Feltus F Alex, Ficklin Stephen P, Gibson Scott M, Smith Melissa C
Department of Genetics & Biochemistry, Clemson University, 105 Collings Street, Clemson, SC 29634, USA.
BMC Syst Biol. 2013 Jun 5;7:44. doi: 10.1186/1752-0509-7-44.
In genomics, highly relevant gene interaction (co-expression) networks have been constructed by finding significant pair-wise correlations between genes in expression datasets. These networks are then mined to elucidate biological function at the polygenic level. In some cases networks may be constructed from input samples that measure gene expression under a variety of different conditions, such as for different genotypes, environments, disease states and tissues. When large sets of samples are obtained from public repositories it is often unmanageable to associate samples into condition-specific groups, and combining samples from various conditions has a negative effect on network size. A fixed significance threshold is often applied also limiting the size of the final network. Therefore, we propose pre-clustering of input expression samples to approximate condition-specific grouping of samples and individual network construction of each group as a means for dynamic significance thresholding. The net effect is increase sensitivity thus maximizing the total co-expression relationships in the final co-expression network compendium.
A total of 86 Arabidopsis thaliana co-expression networks were constructed after k-means partitioning of 7,105 publicly available ATH1 Affymetrix microarray samples. We term each pre-sorted network a Gene Interaction Layer (GIL). Random Matrix Theory (RMT), an un-supervised thresholding method, was used to threshold each of the 86 networks independently, effectively providing a dynamic (non-global) threshold for the network. The overall gene count across all GILs reached 19,588 genes (94.7% measured gene coverage) and 558,022 unique co-expression relationships. In comparison, network construction without pre-sorting of input samples yielded only 3,297 genes (15.9%) and 129,134 relationships. in the global network.

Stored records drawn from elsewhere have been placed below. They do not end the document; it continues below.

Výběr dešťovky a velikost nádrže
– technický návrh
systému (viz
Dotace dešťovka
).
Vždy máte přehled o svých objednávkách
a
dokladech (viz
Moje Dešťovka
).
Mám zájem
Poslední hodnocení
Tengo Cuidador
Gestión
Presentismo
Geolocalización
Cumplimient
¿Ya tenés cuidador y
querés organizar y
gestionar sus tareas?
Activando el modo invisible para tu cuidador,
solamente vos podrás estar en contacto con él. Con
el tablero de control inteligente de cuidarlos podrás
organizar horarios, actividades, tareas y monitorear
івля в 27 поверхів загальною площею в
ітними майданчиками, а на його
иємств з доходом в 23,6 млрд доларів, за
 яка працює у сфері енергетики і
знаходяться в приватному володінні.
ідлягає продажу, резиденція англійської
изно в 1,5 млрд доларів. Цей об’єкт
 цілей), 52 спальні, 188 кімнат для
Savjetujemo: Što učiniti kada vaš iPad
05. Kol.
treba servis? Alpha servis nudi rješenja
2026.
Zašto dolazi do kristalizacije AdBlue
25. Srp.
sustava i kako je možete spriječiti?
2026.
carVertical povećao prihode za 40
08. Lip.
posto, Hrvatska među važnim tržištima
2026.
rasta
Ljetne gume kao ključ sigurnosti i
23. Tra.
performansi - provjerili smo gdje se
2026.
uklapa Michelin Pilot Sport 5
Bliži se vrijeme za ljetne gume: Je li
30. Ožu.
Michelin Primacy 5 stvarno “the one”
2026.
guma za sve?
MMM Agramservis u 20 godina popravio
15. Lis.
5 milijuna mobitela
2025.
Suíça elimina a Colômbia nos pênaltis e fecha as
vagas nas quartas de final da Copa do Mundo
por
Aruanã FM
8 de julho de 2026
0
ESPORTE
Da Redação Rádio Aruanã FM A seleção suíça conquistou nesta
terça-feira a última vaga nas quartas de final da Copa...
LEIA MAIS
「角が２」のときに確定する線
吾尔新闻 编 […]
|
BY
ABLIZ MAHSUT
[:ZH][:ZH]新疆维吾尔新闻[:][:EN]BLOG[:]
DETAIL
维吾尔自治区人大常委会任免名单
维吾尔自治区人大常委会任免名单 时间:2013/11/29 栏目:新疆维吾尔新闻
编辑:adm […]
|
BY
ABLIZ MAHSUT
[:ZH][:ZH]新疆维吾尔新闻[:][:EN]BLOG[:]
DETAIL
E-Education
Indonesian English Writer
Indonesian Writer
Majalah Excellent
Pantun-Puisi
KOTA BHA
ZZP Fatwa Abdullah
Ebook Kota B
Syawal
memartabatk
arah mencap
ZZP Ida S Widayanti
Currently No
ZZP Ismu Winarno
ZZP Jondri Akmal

Here we show that pre-clustering of microarray samples helps approximate condition-specific networks and allows for dynamic thresholding using un-supervised methods. Because RMT ensures only highly significant interactions are kept, the GIL compendium consists of 558,022 unique high quality A. thaliana co-expression relationships across almost all of the measurable genes on the ATH1 array. For A. thaliana, these networks represent the largest compendium to date of significant gene co-expression relationships, and are a means to explore complex pathway, polygenic, and pleiotropic relationships for this focal model plant. The networks can be explored at sysbio.genome.clemson.edu. Finally, this method is applicable to any large expression profile collection for any organism and is best suited where a knowledge-independent network construction method is desired.
在基因组学中,通过在表达数据集中寻找基因之间显著的成对相关性,构建了高度相关的基因相互作用(共表达)网络。然后挖掘这些网络以阐明多基因水平的生物学功能。在某些情况下,网络可能由在各种不同条件下测量基因表达的输入样本构建,例如针对不同的基因型、环境、疾病状态和组织。当从公共存储库获得大量样本时,将样本关联到特定条件组通常难以管理,并且合并来自各种条件的样本会对网络规模产生负面影响。通常还应用固定的显著性阈值,这也限制了最终网络的规模。因此,我们建议对输入的表达样本进行预聚类,以近似样本的特定条件分组,并对每个组进行单独的网络构建,作为动态显著性阈值化的一种手段。其净效应是提高灵敏度,从而在最终的共表达网络汇编中最大化共表达关系的总数。
对7105个公开可用的拟南芥ATH1 Affymetrix微阵列样本进行k均值划分后,共构建了86个拟南芥共表达网络。我们将每个预排序的网络称为基因相互作用层(GIL)。随机矩阵理论(RMT)是一种无监督阈值化方法,用于独立地对86个网络中的每一个进行阈值化,有效地为网络提供了一个动态(非全局)阈值。所有GIL中的基因总数达到19588个(测量基因覆盖率为94.7%)和558022个独特的共表达关系。相比之下,不对输入样本进行预排序的网络构建在全局网络中仅产生3297个基因(15.9%)和129134个关系。
在这里我们表明,微阵列样本的预聚类有助于近似特定条件的网络,并允许使用无监督方法进行动态阈值化。由于RMT确保只保留高度显著的相互作用,GIL汇编包含了ATH1阵列上几乎所有可测量基因的558022个独特的高质量拟南芥共表达关系。对于拟南芥来说,这些网络代表了迄今为止最大的显著基因共表达关系汇编,是探索这种重点模式植物的复杂途径、多基因和多效性关系的一种手段。这些网络可在sysbio.genome.clemson.edu上进行探索。最后,该方法适用于任何生物体的任何大型表达谱集合,并且最适合于需要独立于知识的网络构建方法的情况。